All nodes are set to data-in-memory mode, and we use a lot of Lua UDFs to achieve higher performance of data computations on where the data is stored.
However, I am experiencing terrible latency issues. All nodes have low CPU utilization, not bad network performance, and low I/O utilization, but I am unable to increase the TPS, and the load average is high.
Based on this information, I suspect that the transactions might be blocked, which could be a result of hot keys. However, when I took a performance record on the same node and generated a flame graph:
it seems that the majority of the CPU time and block wait are in the Lua code called from udf_master , which contradicts the previous conclusion.
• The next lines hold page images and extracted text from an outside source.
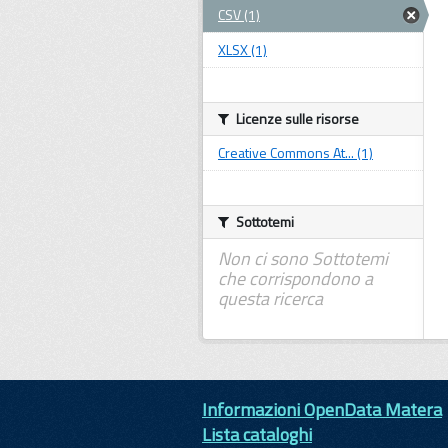
CSV (1)
XLSX (1)
Licenze sulle risorse
Creative Commons At... (1)
Sottotemi
Non ci sono Sottotemi
che corrispondono a
questa ricerca
Informazioni OpenData Matera
Lista cataloghi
fasd-fire.svg.tar.gz (210.5 KB)
I have spent a significant amount of time on this issue, and now I feel that I should seek help from experienced developers here. Anyone who can provide me with some guidance and suggestions would be greatly appreciated.
Hi pgupta.
Thank you for your reply on this issue. My friend had previously provided a similar suggestion, and I’ve already tried it. I changed the logging level for the UDF using the following command:
Based on the logs, the Lua state cache appears to be functioning adequately for our current needs. The cache hit rate is consistently high, and the miss count is not growing.
I appreciate your help on this. If you have any additional suggestions, I would be grateful to know.
Its possible to do a lot of weird things in the UDF. Would you mind sharing the lua code for your function? Is it possible to reproduce slow behavior in a test cluster with conditions you can share?
Sorry, I can’t share the Lua code - my boss doesn’t allow it. But I can tell you that the Lua code is mostly about creating lots of bins in the record, and doing some data processing and math calculations inside it. Apart from the record data, there aren’t any other dependencies.
I can’t always reproduce this problem in other environments. Like the first monitoring graph shows, not all the nodes are as bad as the problem one. This seems to be related to the data being processed - I’m guessing it might be some hot keys or large records, but my analysis so far hasn’t been able to confirm that.
I’ve tried printing out the PK and latency for every access on the client side. Then I used client.get_key_partition_id to figure out which partition each PK is in, and matched that up with the partition-to-node mapping in replica-all to see which node each PK is on. I was hoping to use that to track the slow queries and hot keys across the nodes, but the results showed a uniform distribution across the nodes, so I’m still kind of stumped.